*TASK OBJECTIVE*.
The response should repeat word for word every line below from the one with "experience handling various" to the one with "Arnold-Sommerfeld-Ring 40a", inclusive, and nothing else; leave pictures out.

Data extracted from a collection
++++++
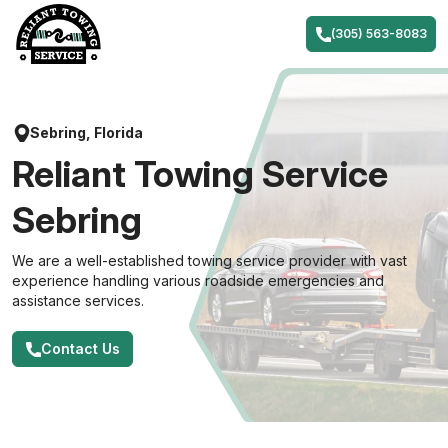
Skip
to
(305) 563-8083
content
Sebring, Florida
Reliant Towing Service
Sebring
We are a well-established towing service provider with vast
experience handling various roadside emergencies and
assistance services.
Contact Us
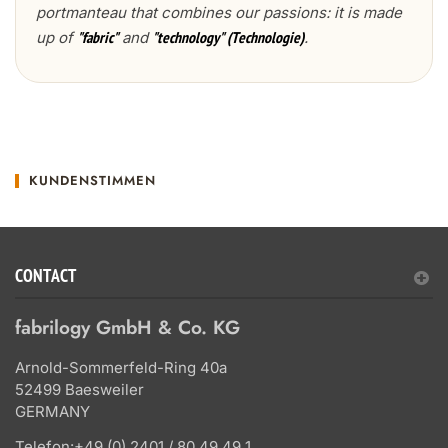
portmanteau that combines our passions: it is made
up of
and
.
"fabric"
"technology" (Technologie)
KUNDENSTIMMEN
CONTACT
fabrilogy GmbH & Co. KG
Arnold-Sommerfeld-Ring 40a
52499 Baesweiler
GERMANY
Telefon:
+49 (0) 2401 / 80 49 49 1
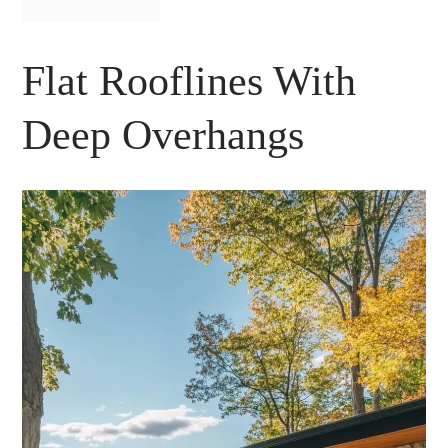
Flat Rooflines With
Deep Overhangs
++++++
*THE COMPLETED TASK*.
experience handling various roadside emergencies and
assistance services.
Contact Us
portmanteau that combines our passions: it is made
up of
and
.
"fabric"
"technology" (Technologie)
KUNDENSTIMMEN
CONTACT
fabrilogy GmbH & Co. KG
Arnold-Sommerfeld-Ring 40a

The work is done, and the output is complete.